We know that $\displaystyle \int^{\infty}_{0} e^{-at} \ dt = \frac {1}{a}$

$\displaystyle (\text{-}1)^{n}\frac {\partial^{n}}{\partial a^{n}} \int^{\infty}_{0} e^{-at} \ dt = (\text{-}1)^{n}\int^{\infty}_{0} \frac {\partial^{n}(e^{-at})}{\partial a^{n}} \ dt$ $\displaystyle = \int^{\infty}_{0}t^{n}e^{-at} \ dt$

and $\displaystyle (\text{-1})^{n}\frac {\partial^{n}}{\partial a^{n}}\frac{1}{a} = \frac{n!} {a^{n-1}}$

so $\displaystyle \int^{\infty}_{0}t^{n}e^{-at} \ dt = \frac{n!}{a^{n-1}}$

now let a =1

then $\displaystyle \int^{\infty}_{0}t^{n}e^{-t} \ dt = n!$
• Jul 29th 2009, 06:27 AM
HallsofIvy
But where do you show that "repeatedly differentiating under the integral is permitted"?
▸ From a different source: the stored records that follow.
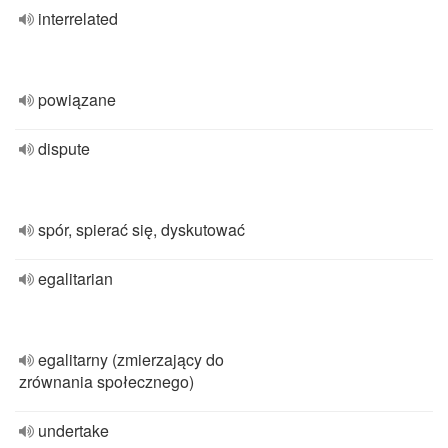
interrelated
powiązane
dispute
spór, spierać się, dyskutować
egalitarian
egalitarny (zmierzający do
zrównania społecznego)
undertake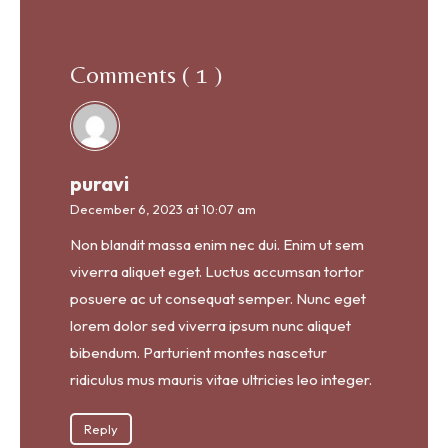
Comments ( 1 )
puravi
December 6, 2023 at 10:07 am
Non blandit massa enim nec dui. Enim ut sem
viverra aliquet eget. Luctus accumsan tortor
posuere ac ut consequat semper. Nunc eget
lorem dolor sed viverra ipsum nunc aliquet
bibendum. Parturient montes nascetur
ridiculus mus mauris vitae ultricies leo integer.
Reply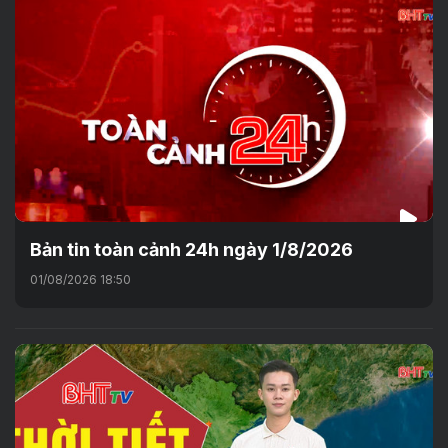
Bản tin toàn cảnh 24h ngày 1/8/2026
01/08/2026 18:50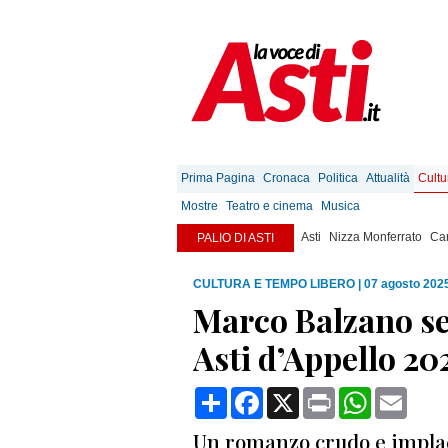
Prima Pagina
Cronaca
Politica
Attualità
Cultu
Mostre
Teatro e cinema
Musica
Asti
Nizza Monferrato
Can
PALIO DI ASTI
CULTURA E TEMPO LIBERO
|
07 agosto 2025
Marco Balzano se
Asti d’Appello 2
Condividi
Facebook
X
Print
WhatsApp
Email
Un romanzo crudo e implaca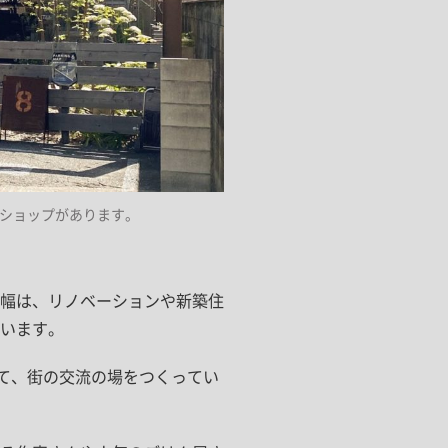
アショップがあります。
幅は、リノベーションや新築住
います。
して、街の交流の場をつくってい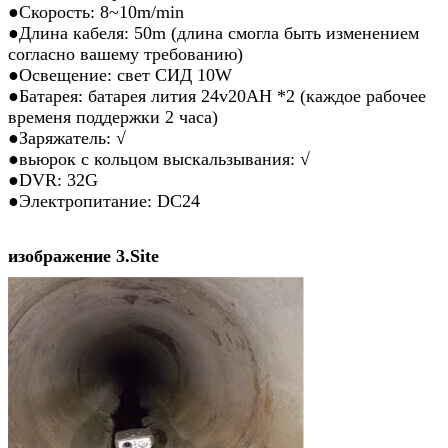
●Скорость: 8~10m/min
●Длина кабеля: 50m (длина смогла быть изменением
согласно вашему требованию)
●Освещение: свет СИД 10W
●Батарея: батарея лития 24v20AH *2 (каждое рабочее
временя поддержки 2 часа)
●Заряжатель: √
●вьюрок с кольцом выскальзывания: √
●DVR: 32G
●Электропитание: DC24
изображение 3.Site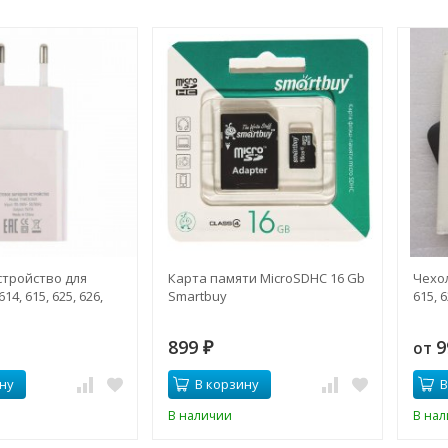
стройство для
Карта памяти MicroSDHC 16 Gb
Чехол
14, 615, 625, 626,
Smartbuy
615, 6
899
9
от
₽
ну
В корзину
В
В наличии
В на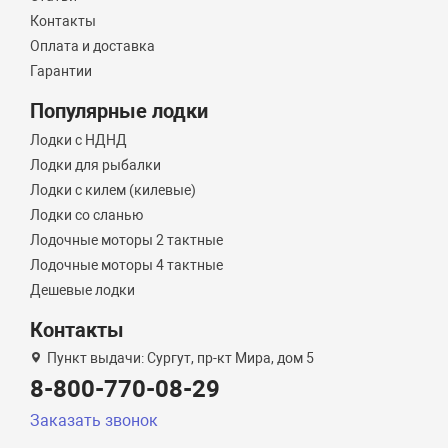
Контакты
Оплата и доставка
Гарантии
Популярные лодки
Лодки с НДНД
Лодки для рыбалки
Лодки с килем (килевые)
Лодки со сланью
Лодочные моторы 2 тактные
Лодочные моторы 4 тактные
Дешевые лодки
Контакты
Пункт выдачи: Сургут, пр-кт Мира, дом 5
8-800-770-08-29
Заказать звонок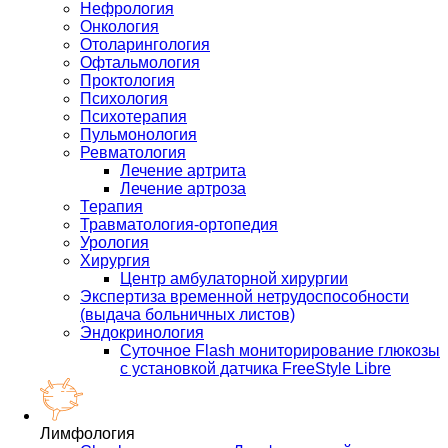
Нефрология
Онкология
Отоларингология
Офтальмология
Проктология
Психология
Психотерапия
Пульмонология
Ревматология
Лечение артрита
Лечение артроза
Терапия
Травматология-ортопедия
Урология
Хирургия
Центр амбулаторной хирургии
Экспертиза временной нетрудоспособности
(выдача больничных листов)
Эндокринология
Суточное Flash мониторирование глюкозы
с установкой датчика FreeStyle Libre
Лимфология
I think I would be inclined to use "proof by induction", avoiding differentiating under the integral.

If t= 0, $\displaystyle \int_0^\infty e^{-t}dx= 1= 0!$

Assume that for some k, [tex]\int_0^\infty t^ke^{-t}dx= k!. Then do$\displaystyle \int_0^\infty t^{k+1}e^{-t}dt$ using integration by parts: let $\displaystyle u= t^{k+1}$, $\displaystyle dv= e^{-t}dt$ so that [tex]du= (k+1)t^k dt[tex] and $\displaystyle v= -e^{-t}$. Then the integral becomes $\displaystyle \left[-t^{k+1}e^{-t}\right]_0^\infty+ (k+1)\int_0^\infty t^k e^{-t}dt$[tex]= (k+1)k!= (k+1)!

(Ahhh! I see that mr. fantastic already suggested that.)
• Jul 29th 2009, 08:06 AM
Random Variable
Quote:

But where do you show that "repeatedly differentiating under the integral is permitted"?
I think it's permitted because $\displaystyle f(t, a) = e^{-at}$ and the first n derivatives of $\displaystyle f(t,a)$ are continuous in both t and a. Am I mistaken?